I suspect both of those are could be to changes (or faults) in our pipeline:

  • HTTP Archive is now powered by Chrome - circa March/May 2016. Have a feeling this can explain the difference: we got different content when fetching with Chrome UA – sadly, UA sniffing is a thing.
  • ~May 2017 we moved to Linux agents, which resulted in some hiccups.

/cc @rviscomi @patmeenan for sanity check. That aside…
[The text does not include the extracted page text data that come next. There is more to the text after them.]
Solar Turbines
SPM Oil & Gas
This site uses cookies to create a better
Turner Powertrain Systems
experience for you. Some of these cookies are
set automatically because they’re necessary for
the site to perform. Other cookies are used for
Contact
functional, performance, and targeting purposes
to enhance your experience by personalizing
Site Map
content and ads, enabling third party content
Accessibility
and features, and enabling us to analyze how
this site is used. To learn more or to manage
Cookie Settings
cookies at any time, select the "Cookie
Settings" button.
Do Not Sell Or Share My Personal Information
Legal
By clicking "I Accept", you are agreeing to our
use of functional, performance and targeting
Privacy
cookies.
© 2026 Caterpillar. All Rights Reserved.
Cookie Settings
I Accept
And that’s why it’s critical that we look at the full distribution, instead of just looking at averages. Awesome analysis Paul and thanks for digging into this data! Lots more to explore here.

1 Like

Revisiting this topic with 2021 data. Back when I wrote this query, the pages summary table was in the runs dataset. Now it is stored in summary_pages. I’ve updated this query with the following changes:

  • Point to the correct summary tables
  • I’ve simplified how I was extracting the date from the table suffix so that it no longer requires JavaScript.
  • I’ve updated the approximate aggregate function to increase the precision (since I noticed that the results from my previous query do not match what is reported in the curated stats).

Here’s the updated SQL:

  REPLACE(SUBSTR(_TABLE_SUFFIX, 0, 10), '_', '-') AS yyyymmdd, 
  COUNT(*) AS sites,
  ROUND(APPROX_QUANTILES(bytesTotal, 1001)[OFFSET(101)] / 1024, 2) AS p10,
  ROUND(APPROX_QUANTILES(bytesTotal, 1001)[OFFSET(251)] / 1024, 2) AS p25,
  ROUND(APPROX_QUANTILES(bytesTotal, 1001)[OFFSET(501)] / 1024, 2) AS p50,
  ROUND(APPROX_QUANTILES(bytesTotal, 1001)[OFFSET(751)] / 1024, 2) AS p75,
  ROUND(APPROX_QUANTILES(bytesTotal, 1001)[OFFSET(851)] / 1024, 2) AS p85,
  ROUND(APPROX_QUANTILES(bytesTotal, 1001)[OFFSET(901)] / 1024, 2) AS p90,
  ROUND(APPROX_QUANTILES(bytesTotal, 1001)[OFFSET(951)] / 1024, 2) AS p95,
  bytesTotal > 0

One important thing to note is that the dataset size has changed a few times over the years. Originally, the dataset was using the Alexa top sites. Back in 2010 there were ~16k desktop sites measured. That increased as testing capacity increased, upwards of 300,000 sites in 2012 and 500,000 sites in 2014. In 2018 the dataset changed from the Alexa list to the Chrome User Experience report and that brought us to over 1 million sites. From 2019 onwards, the dataset continued to grow to the point where it’s over 7 million sites. I’ve written about the growth of the web from a CrUX perspective here as well.

In the 4 years since this post was published, the page weight has continued to increase linearly at each percentile. Here’s a breakdown of Desktop page weight by month.

as well as Mobile

More than 15% of mobile homepages (ie, roughly 1 million out of the 7 million sites tracked) are larger than 5MB in size!